GitHub researcher Dr. Eirini Kalliamvakou explained the approach: “We conducted multiple rounds of research, including qualitative (perceptual) and quantitative (observed) data to piece together the full picture. We wanted to verify: ( a) Do actual user experiences confirm what we infer from the telemetry? (b) Do our qualitative feedback generalize to our large user base?
Kalliamvakou, who participated in the original study, now relied on an experiment involving 95 developers that focused on the issue of coding speed with and without Copilot.
This research revealed that the group that used Copilot (45 developers) completed the task on average in 1 hour and 11 minutes. The group that didn’t use Copilot (50 developers) completed it on average in 2 hours and 41 minutes. Thus, the group with Copilot was 55% faster than the group without.
Kalliamvakou also found that a higher percentage of the co-pilot group completed the task – 78% of the co-pilot group versus 70% in the non-co-pilot group.
And the experiment did not examine factors that contribute to productivity such as context switching. However, previous GitHub research found that 73% of developers said Copilot helped them stay in the flow.
In an email, Kaliamvakou told ZDNET what the number means in terms of context switching and developer productivity.
“Reporting ‘staying in feed’ definitely involves less context switching, and we have further evidence. 77% of respondents said that by using GitHub Copilot, they spent less time searching,” he said. she writes.
“The statement assesses a known context switch for developers, such as finding documentation or visiting Q&A sites like Stack Overflow to find answers or ask questions. With GitHub Copilot bringing information into the editor, developers don’t need to leave the IDE as they often do,’” she explained.
But using context switching alone to measure productivity improvement from AI code suggestions cannot show the full picture. There is also “good” and “bad” context switching, which makes it difficult to measure the impact of context switching.

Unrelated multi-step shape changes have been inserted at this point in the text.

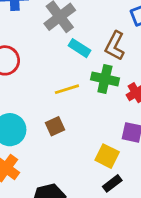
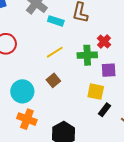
green cross: (105, 79) -> (87, 55), moved

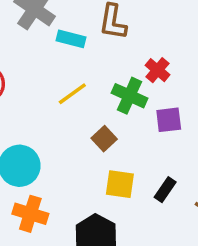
green cross: (87, 55) -> (129, 96), turned 30
brown square: (53, 80) -> (104, 139), moved
yellow square: (96, 92) -> (120, 184), moved

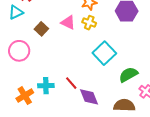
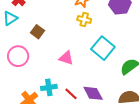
pink triangle: (68, 22) -> (66, 58), moved
red line: (71, 83) -> (71, 94), moved

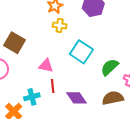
brown square: (37, 32) -> (14, 43), size x1.5
red line: (71, 94) -> (53, 86), moved, turned 48

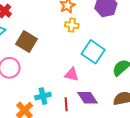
pink triangle: (46, 66) -> (72, 74), moved
red line: (53, 86) -> (66, 104), moved

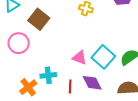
cyan square: (93, 52) -> (103, 57), moved

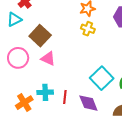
pink triangle: (79, 58) -> (48, 58), moved
red line: (70, 87) -> (65, 97), moved

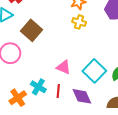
pink triangle: (48, 58) -> (64, 67), moved
cyan cross: (45, 92) -> (38, 87), turned 35

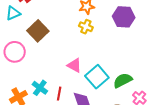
pink triangle: (64, 67) -> (74, 65), moved

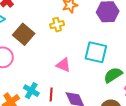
yellow cross: (86, 27) -> (57, 25), moved, turned -32
cyan square: (97, 77) -> (96, 52), moved, turned -30

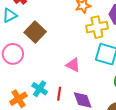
yellow cross: (57, 25) -> (97, 27), moved, size x1.5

SEE: Data Scientist vs. Data Engineer: How Demand for These Roles is Changing
During a typical task, developers often switch between different activities, tools and sources of information, Kalliamvakou explained.
She pointed a study published in 2014 which found that developers spend an average of 1.6 minutes on an activity before changing, or changing an average of 47 times per hour.
“It’s just because of the nature of their work and the multitude of tools they use, so it’s considered a ‘good’ context switch. On the other hand, there is a ‘bad’ change out of context due to delays or interruptions,” she said.
“We found in our previous research that this is very detrimental to productivity, as well as to developers’ own sense of progress. Context switching is difficult to measure, because we don’t have a good way to automatically distinguish between “good” and “bad” instances – or when a change is part of performing a task or disrupts developer flow and productivity. However, there are ways to assess context change through self-reports and observations that we use in our research.”
As for Copilot’s performance with other languages, Kalliamvakou says she’s interested in conducting experiments in the future.
“It was definitely a fun experiment to do. These controlled experiments take a long time as we try to make them bigger or more comprehensive, but I’d like to explore testing for other languages in the future,” said- she declared.
Kaliamvakou published other key findings from the GitHub large-scale survey in a blog post detailing his quest to find the most appropriate metrics to assess developer productivity.